:: Records for processing ::
....
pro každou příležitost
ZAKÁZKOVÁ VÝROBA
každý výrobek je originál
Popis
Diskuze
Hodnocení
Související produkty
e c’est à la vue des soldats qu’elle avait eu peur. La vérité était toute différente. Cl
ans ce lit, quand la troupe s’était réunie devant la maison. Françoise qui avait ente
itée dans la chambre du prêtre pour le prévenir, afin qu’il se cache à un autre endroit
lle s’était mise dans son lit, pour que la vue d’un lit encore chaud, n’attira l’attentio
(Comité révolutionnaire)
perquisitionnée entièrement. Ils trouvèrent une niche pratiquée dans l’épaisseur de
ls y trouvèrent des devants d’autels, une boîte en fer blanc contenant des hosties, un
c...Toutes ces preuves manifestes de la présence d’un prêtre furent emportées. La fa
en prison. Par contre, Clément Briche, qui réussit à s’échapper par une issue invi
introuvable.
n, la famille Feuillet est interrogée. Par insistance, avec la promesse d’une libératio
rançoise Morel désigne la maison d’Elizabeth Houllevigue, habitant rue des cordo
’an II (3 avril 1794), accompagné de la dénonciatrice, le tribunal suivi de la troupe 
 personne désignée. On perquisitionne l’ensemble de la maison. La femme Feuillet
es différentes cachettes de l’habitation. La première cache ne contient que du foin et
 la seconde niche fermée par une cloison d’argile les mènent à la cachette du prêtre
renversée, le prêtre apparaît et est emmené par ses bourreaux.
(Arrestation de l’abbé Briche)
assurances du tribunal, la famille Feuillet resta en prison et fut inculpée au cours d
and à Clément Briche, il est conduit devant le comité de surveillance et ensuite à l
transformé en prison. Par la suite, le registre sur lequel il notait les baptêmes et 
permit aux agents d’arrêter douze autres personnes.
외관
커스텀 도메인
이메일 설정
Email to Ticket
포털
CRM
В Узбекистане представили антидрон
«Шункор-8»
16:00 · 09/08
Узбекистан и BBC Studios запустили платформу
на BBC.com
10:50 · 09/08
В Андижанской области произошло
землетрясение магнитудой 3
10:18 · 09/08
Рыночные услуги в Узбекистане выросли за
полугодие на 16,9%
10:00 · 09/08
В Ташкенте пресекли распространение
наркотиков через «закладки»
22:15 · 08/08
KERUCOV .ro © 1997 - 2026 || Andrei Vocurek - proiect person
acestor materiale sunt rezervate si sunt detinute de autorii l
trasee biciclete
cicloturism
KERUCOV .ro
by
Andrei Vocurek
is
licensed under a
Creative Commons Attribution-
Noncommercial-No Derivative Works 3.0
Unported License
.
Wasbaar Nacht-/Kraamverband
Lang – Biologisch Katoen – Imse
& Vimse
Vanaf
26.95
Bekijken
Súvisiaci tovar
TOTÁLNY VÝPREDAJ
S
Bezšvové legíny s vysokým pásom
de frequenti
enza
....
:: Task ::
Having gone through the data above, repeat it exactly.

:: Solved problem ::
pro každou příležitost
ZAKÁZKOVÁ VÝROBA
každý výrobek je originál
Popis
Diskuze
Hodnocení
Související produkty
e c’est à la vue des soldats qu’elle avait eu peur. La vérité était toute différente. Cl
ans ce lit, quand la troupe s’était réunie devant la maison. Françoise qui avait ente
itée dans la chambre du prêtre pour le prévenir, afin qu’il se cache à un autre endroit
lle s’était mise dans son lit, pour que la vue d’un lit encore chaud, n’attira l’attentio
(Comité révolutionnaire)
perquisitionnée entièrement. Ils trouvèrent une niche pratiquée dans l’épaisseur de
ls y trouvèrent des devants d’autels, une boîte en fer blanc contenant des hosties, un
c...Toutes ces preuves manifestes de la présence d’un prêtre furent emportées. La fa
en prison. Par contre, Clément Briche, qui réussit à s’échapper par une issue invi
introuvable.
n, la famille Feuillet est interrogée. Par insistance, avec la promesse d’une libératio
rançoise Morel désigne la maison d’Elizabeth Houllevigue, habitant rue des cordo
’an II (3 avril 1794), accompagné de la dénonciatrice, le tribunal suivi de la troupe 
 personne désignée. On perquisitionne l’ensemble de la maison. La femme Feuillet
es différentes cachettes de l’habitation. La première cache ne contient que du foin et
 la seconde niche fermée par une cloison d’argile les mènent à la cachette du prêtre
renversée, le prêtre apparaît et est emmené par ses bourreaux.
(Arrestation de l’abbé Briche)
assurances du tribunal, la famille Feuillet resta en prison et fut inculpée au cours d
and à Clément Briche, il est conduit devant le comité de surveillance et ensuite à l
transformé en prison. Par la suite, le registre sur lequel il notait les baptêmes et 
permit aux agents d’arrêter douze autres personnes.
외관
커스텀 도메인
이메일 설정
Email to Ticket
포털
CRM
В Узбекистане представили антидрон
«Шункор-8»
16:00 · 09/08
Узбекистан и BBC Studios запустили платформу
на BBC.com
10:50 · 09/08
В Андижанской области произошло
землетрясение магнитудой 3
10:18 · 09/08
Рыночные услуги в Узбекистане выросли за
полугодие на 16,9%
10:00 · 09/08
В Ташкенте пресекли распространение
наркотиков через «закладки»
22:15 · 08/08
KERUCOV .ro © 1997 - 2026 || Andrei Vocurek - proiect person
acestor materiale sunt rezervate si sunt detinute de autorii l
trasee biciclete
cicloturism
KERUCOV .ro
by
Andrei Vocurek
is
licensed under a
Creative Commons Attribution-
Noncommercial-No Derivative Works 3.0
Unported License
.
Wasbaar Nacht-/Kraamverband
Lang – Biologisch Katoen – Imse
& Vimse
Vanaf
26.95
Bekijken
Súvisiaci tovar
TOTÁLNY VÝPREDAJ
S
Bezšvové legíny s vysokým pásom
de frequenti
enza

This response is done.